The exponential map \(\widetilde{\exp }\) is injective in a neighborhood of the origin.Footnote 4 We call the inverse function the logarithm \(\widetilde{\log }\) which maps Lie group elements \(g\in G\) that are sufficiently close to the identity element \(e\in G\) back to \(\mathbb{R}^{n}\) such that \(\widetilde{\exp }\bigl (\widetilde{\log }(g)\bigr ) = g\). For the Lie group \(\mathbb{S}^{3}\ltimes \mathbb{R}^{3}\), the logarithm is given by

$$ \widetilde{\log }\bigl((p,{\boldsymbol{x}})\bigr) = \begin{bmatrix} \widetilde{\log }_{\mathbb{S}^{3}}(p) \\ {\mathbf{T}}^{-}\bigl(-\widetilde{\log }_{\mathbb{S}^{3}}(p) \bigr)\cdot {\boldsymbol{x}}\end{bmatrix} $$

for \((p,{\boldsymbol{x}})\in \mathbb{S}^{3}\ltimes \mathbb{R}^{3}\) sufficiently close to the identity element, where \(\widetilde{\log }_{\mathbb{S}^{3}}\) is the logarithm of the Lie group \((\mathbb{S}^{3},*)\) and is given in the Appendix.

Hat operator

We will now introduce the hat operator \(\widehat{\bullet }\colon \mathbb{R}^{n}\to \mathbb{R}^{n\times n}\) by the relation

$$ \widetilde{\widehat{{\boldsymbol{a}}}\cdot {\boldsymbol{b}}} = \frac{\mathrm {d}^{2}}{\mathrm {d}s \mathrm {d}t}\sigma _{\boldsymbol{a}}(s)\circ \sigma _{ \boldsymbol{b}}(t)\circ \sigma _{\boldsymbol{a}}(-s)\big|_{s=t=0}, $$

where \(\sigma _{\boldsymbol{a}}\) and \(\sigma _{\boldsymbol{b}}\) are differentiable curves in \(G\) with \(\sigma _{\boldsymbol{a}}(0)=\sigma _{\boldsymbol{b}}(0)=e\) and velocity vectors \({\boldsymbol{a}}\) and \({\boldsymbol{b}}\) at the origin, respectively.

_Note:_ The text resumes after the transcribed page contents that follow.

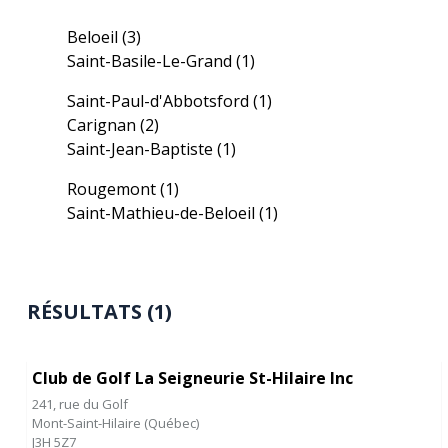
Beloeil
(3)
Saint-Basile-Le-Grand
(1)
Saint-Paul-d'Abbotsford
(1)
Carignan
(2)
Saint-Jean-Baptiste
(1)
Rougemont
(1)
Saint-Mathieu-de-Beloeil
(1)
RÉSULTATS (1)
Club de Golf La Seigneurie St-Hilaire Inc
241, rue du Golf
Mont-Saint-Hilaire
(
Québec
)
J3H 5Z7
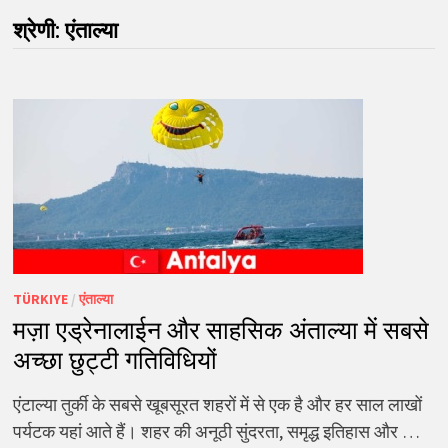
श्रेणी:
एंताल्या
TÜRKIYE
/
एंताल्या
मज़ा एड्रेनालाईन और साहसिक अंताल्या में सबसे
अच्छा छुट्टी गतिविधियों
एंटाल्या तुर्की के सबसे खूबसूरत शहरों में से एक है और हर साल लाखों
पर्यटक यहां आते हैं। शहर की अनूठी सुंदरता, समृद्ध इतिहास और …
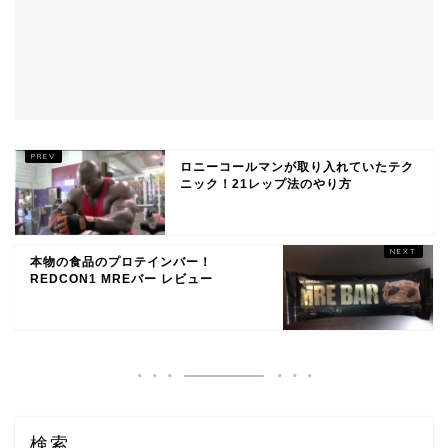
ロニーコールマンが取り入れていたテク
ニック！21レップ法のやり方
本物の食品のプロテインバー！
REDCON1 MREバー レビュー
検索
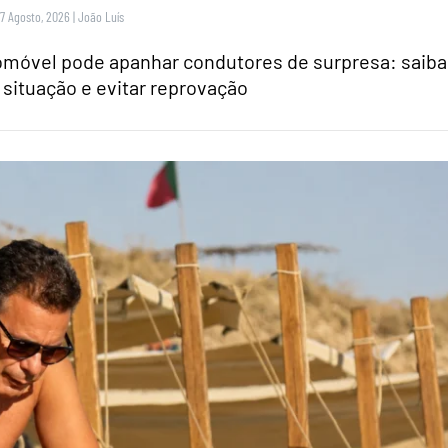
 7 Agosto, 2026
|
João Luís
tomóvel pode apanhar condutores de surpresa: saiba
 situação e evitar reprovação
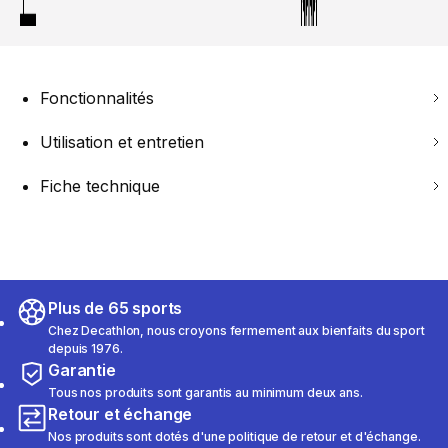
Fonctionnalités
Utilisation et entretien
Fiche technique
Plus de 65 sports
Chez Decathlon, nous croyons fermement aux bienfaits du sport
depuis 1976.
Garantie
Tous nos produits sont garantis au minimum deux ans.
Retour et échange
Nos produits sont dotés d'une politique de retour et d'échange.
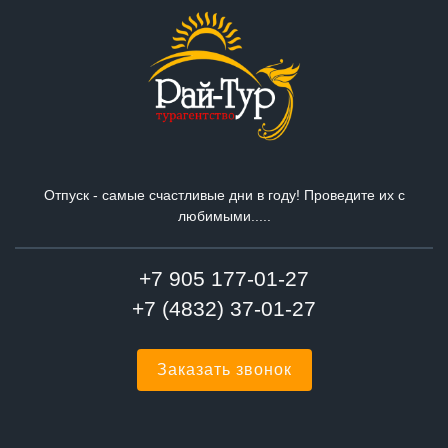
Отпуск - самые счастливые дни в году! Проведите их с
любимыми.....
+7 905 177-01-27
+7 (4832) 37-01-27
Заказать звонок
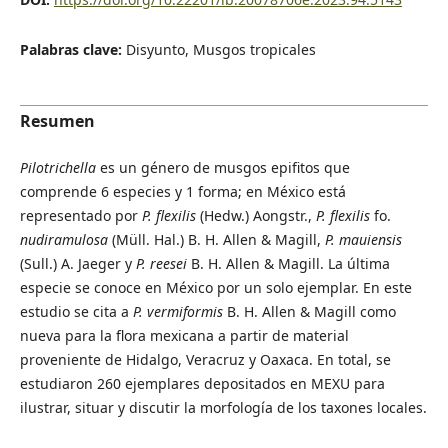
Palabras clave:
Disyunto, Musgos tropicales
Resumen
Pilotrichella
es un género de musgos epifitos que
comprende 6 especies y 1 forma; en México está
representado por
P. flexilis
(Hedw.) Aongstr.,
P. flexilis
fo.
nudiramulosa
(Müll. Hal.) B. H. Allen & Magill,
P. mauiensis
(Sull.) A. Jaeger y
P. reesei
B. H. Allen & Magill. La última
especie se conoce en México por un solo ejemplar. En este
estudio se cita a
P. vermiformis
B. H. Allen & Magill como
nueva para la flora mexicana a partir de material
proveniente de Hidalgo, Veracruz y Oaxaca. En total, se
estudiaron 260 ejemplares depositados en MEXU para
ilustrar, situar y discutir la morfología de los taxones locales.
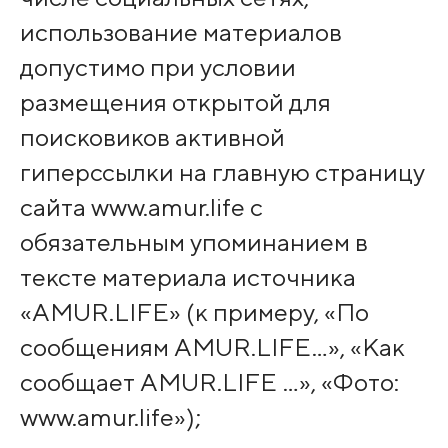
использование материалов
допустимо при условии
размещения открытой для
поисковиков активной
гиперссылки на главную страницу
сайта www.amur.life с
обязательным упоминанием в
тексте материала источника
«AMUR.LIFE» (к примеру, «По
сообщениям AMUR.LIFE…», «Как
сообщает AMUR.LIFE …», «Фото:
www.amur.life»);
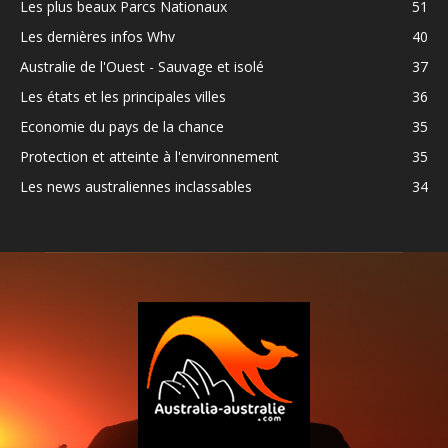
Les plus beaux Parcs Nationaux
51
Les dernières infos Whv
40
Australie de l'Ouest - Sauvage et isolé
37
Les états et les principales villes
36
Economie du pays de la chance
35
Protection et atteinte à l'environnement
35
Les news australiennes inclassables
34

We can see that the hat operator is actually the adjoint operator formulated in the language of velocity vectors with the relationFootnote 5

$$ \operatorname{ad}_{\widetilde{{\boldsymbol{a}}}}(\widetilde{{\boldsymbol{b}}}) = \widetilde{\widehat{{\boldsymbol{a}}}\cdot {\boldsymbol{b}}}. $$

In fact, the hat operator is used to write down the tangent operator as well as its inverse in a series from which the closed expressions can be derived:

$$ {\mathbf{T}}({\boldsymbol{w}}) = \sum _{k=0}^{\infty }\frac{(-1)^{k}}{(k+1)!} \widehat{{\boldsymbol{w}}}^{k},\qquad {\mathbf{T}}^{-}({\boldsymbol{w}}) = \sum _{k=0}^{\infty }\frac{(-1)^{k} B_{k}}{k!}\widehat{{\boldsymbol{w}}}^{k}, $$

where \(B_{k}\) are the Bernoulli numbers with \(B_{1} = -1/2\), see [25]. In the case of the Lie group \(\mathbb{S}^{3}\ltimes \mathbb{R}^{3}\), we have

$$ \widehat{\begin{bmatrix}{\boldsymbol{\varOmega }}\\{\boldsymbol{U}}\end{bmatrix}} = \begin{bmatrix} \operatorname{skw}({\boldsymbol{\varOmega }}) & {\mathbf{0}} \\ \operatorname{skw}({\boldsymbol{U}}) & \operatorname{skw}({\boldsymbol{\varOmega }})\end{bmatrix} $$

for \({\boldsymbol{\varOmega }},{\boldsymbol{U}}\in \mathbb{R}^{3}\). Like the tangent operator, the hat operator of \(\mathbb{S}^{3}\ltimes \mathbb{R}^{3}\) coincides with the hat operator of \(\mathrm{SE}(3)\), [33].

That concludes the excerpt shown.